By Congressman Diane Black, Republican Gubernatorial candidate in Tennessee
When the National Football League’s Oilers moved from Houston to Nashville, my husband Dave and I were first in line for season tickets. Sports have always been an important part of our lives, and having an NFL team in our city was a dream come true.
We love going to the Titans games – spending Sunday afternoons with family and fellow Tennesseans, as well as opposition fans that we politely welcome to our city before watching their team crumble under the weight of a superior team and a superior fan base.
That’s why I was so disappointed to see the NFL and its players disrespect our flag and our anthem during this last season. When Dave and I first saw these protests, we made a decision. We decided that our season tickets would remain in a drawer all season and our seats would remain empty. We didn’t attend or watch a single NFL game this season.
Every American has the right to protest and to avail themselves of the right to free speech outlined in the 1 st Amendment. But just because we have the right to do something doesn’t mean we should.
Every time I stand, put my hand on my heart and join thousands of my fellow citizens in the singing of our national anthem, I get choked up.
I think about my husband Dave, who served in the Marines and fought on the ground in Vietnam. I think about my father, who fought in World War II. I think about my son Steve, who served in the Persian Gulf War.
And I think about the millions of sons, daughters, husbands, wives, fathers and mothers who have fought throughout our history to protect the values espoused in our anthem and represented by our flag.
Supporters of these protests claim that those kneeling are not protesting the flag or the anthem or the troops, but rather are protesting the treatment of minorities by our law enforcement.
Let’s address this briefly. First, if the protests aren’t about the flag, the anthem or the troops, then why are they occurring during the singing of the national anthem, which honors our flag and our troops?

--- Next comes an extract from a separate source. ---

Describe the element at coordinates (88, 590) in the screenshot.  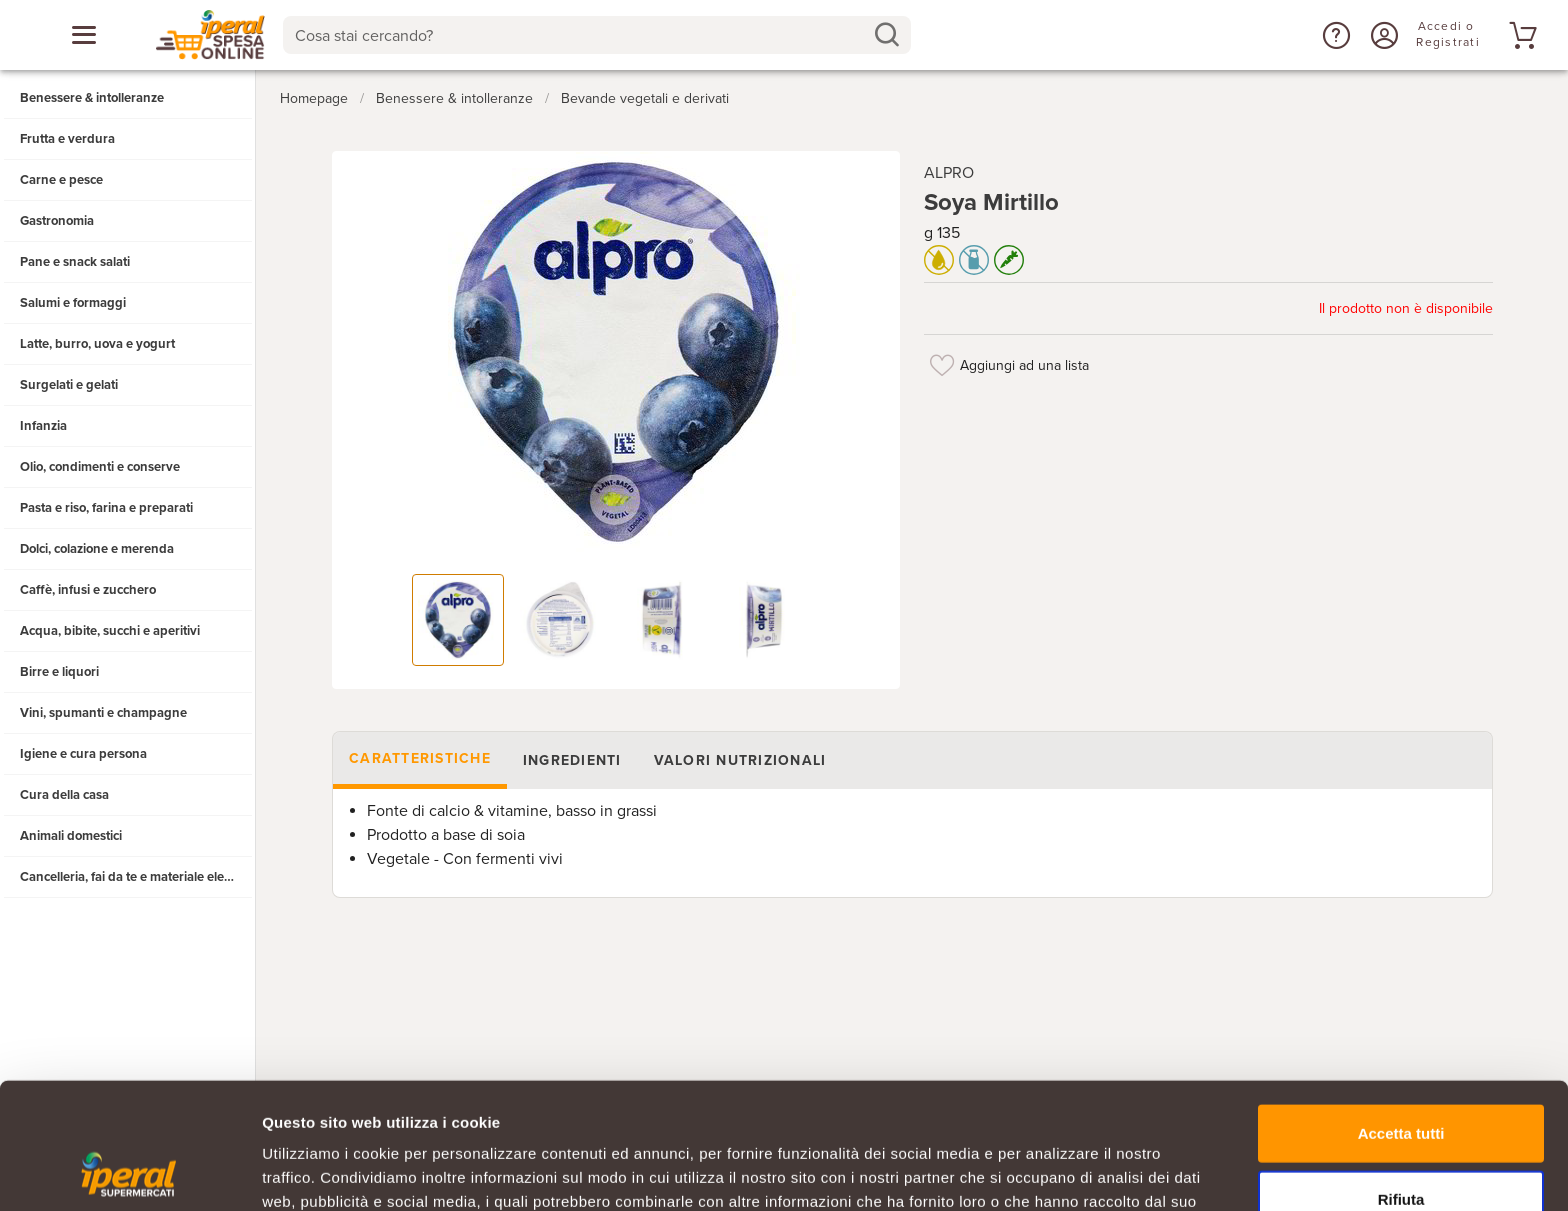 I see `Caffè, infusi e zucchero` at that location.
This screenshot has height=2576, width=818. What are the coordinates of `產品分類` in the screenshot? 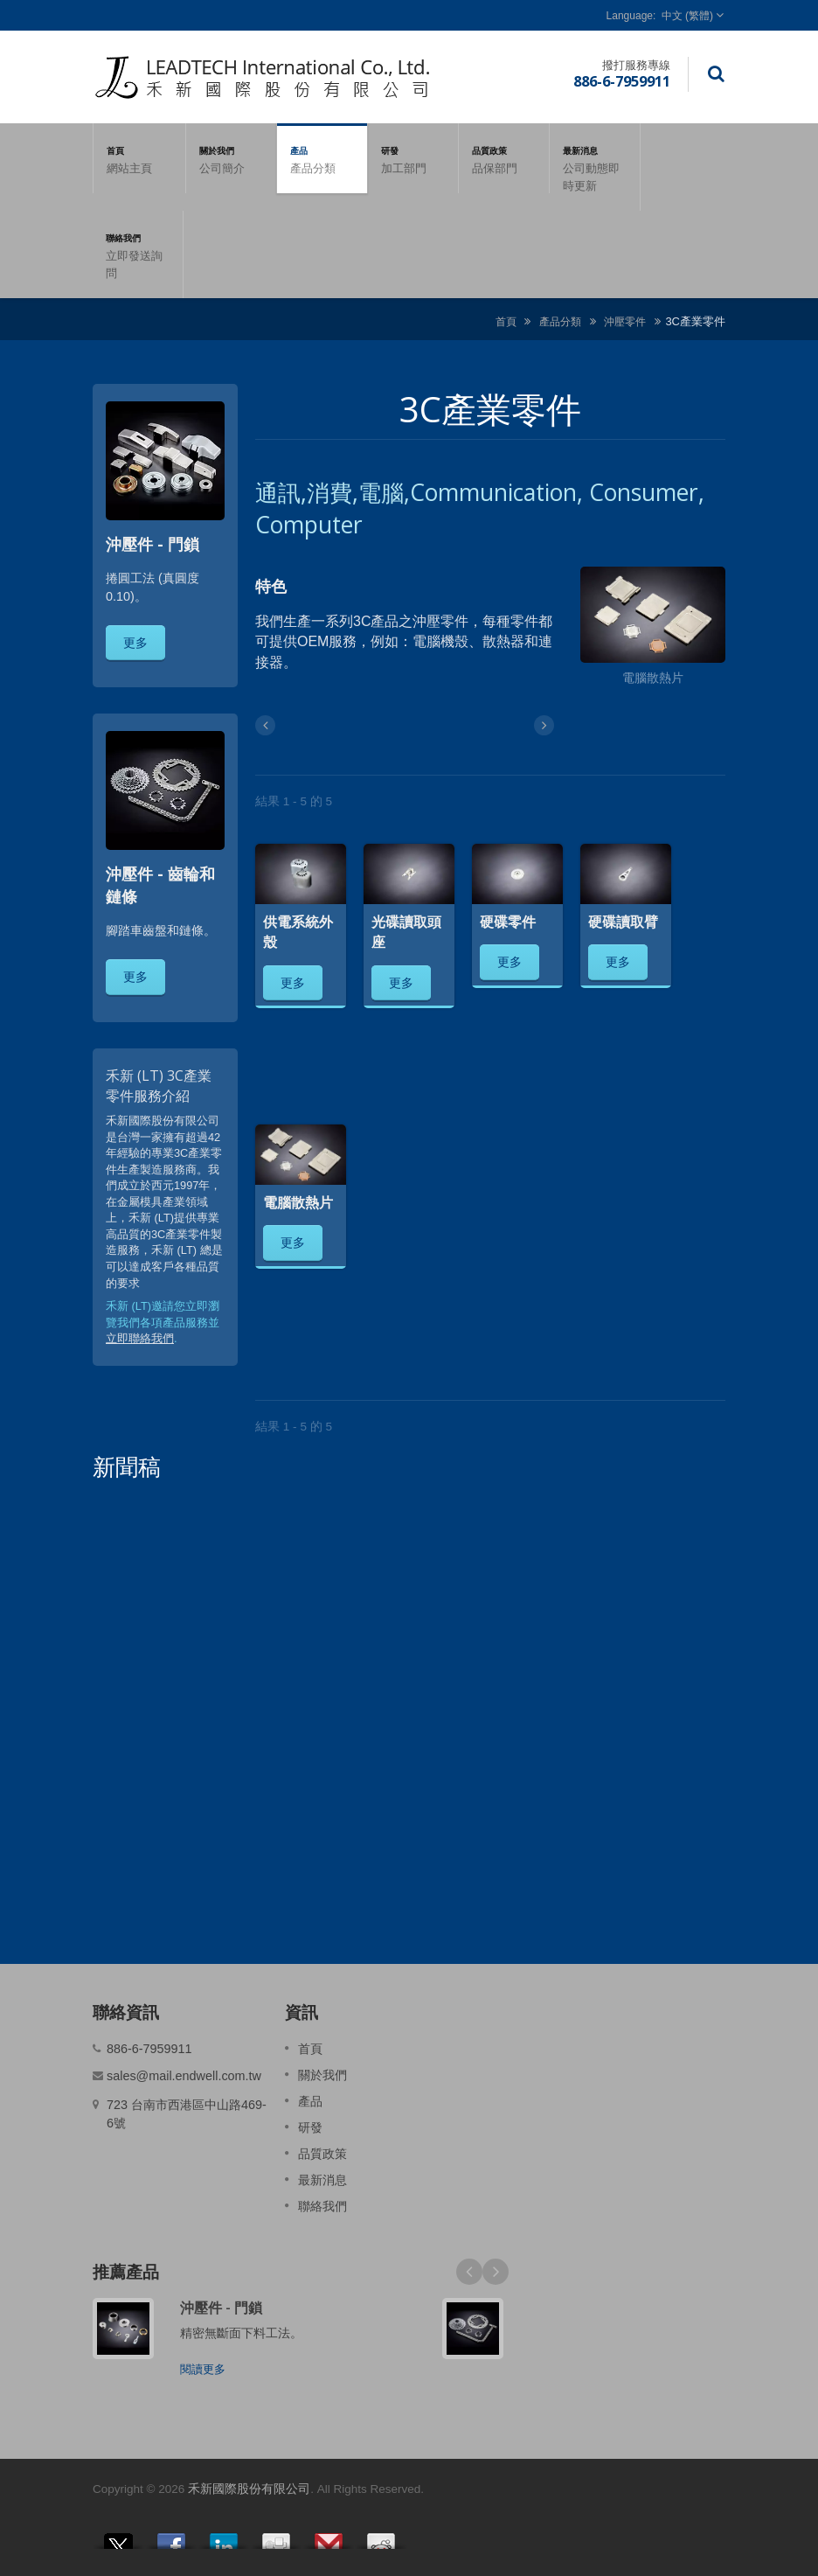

The quarterback who instigated the protests, Colin Kaepernick, was candid in his intent. He said “I am not going to stand up to show pride in a flag for a country that oppresses black people and people of color.” His protest was of the flag itself, because he believes that the flag represents oppression.
I reject that. The flag represents the freedom we have in this country – freedom unlike any country in the history of the world. Freedom that was earned in blood and sweat and sacrifice. Freedom that demands respect.
Second, there have certainly been incidents of improper actions in law enforcement. But these situations do not justify the generic demonization of hard-working, dedicated police officers across the country.
The men and women in law enforcement wake up every morning and risk their lives for our safety. They go to work knowing that there’s a chance they may not make it home that night.
These are people worth honoring, not insulting. And that’s the message the American people sent to the NFL this fall. Television ratings for the league were down almost 10% over last season, and stadiums around the country sat half empty, even during the playoffs. This will continue until the NFL shows us that it has heard
For now, my family has decided that we’ll spend Sunday afternoons fishing instead of attending Titans games. And that will continue until the NFL and its players show due respect for The Star Spangled Banner that waves for the land of the free and the home of the brave.
We are sending a package to the Titans this week to let them know. Along with a letter explaining why we won’t renew our tickets, we will send them back the unused tickets from last season.
If you agree and want to support our troops and police, we hope you will find your own way to make your voice heard with us. The people who defend us deserve our thanks.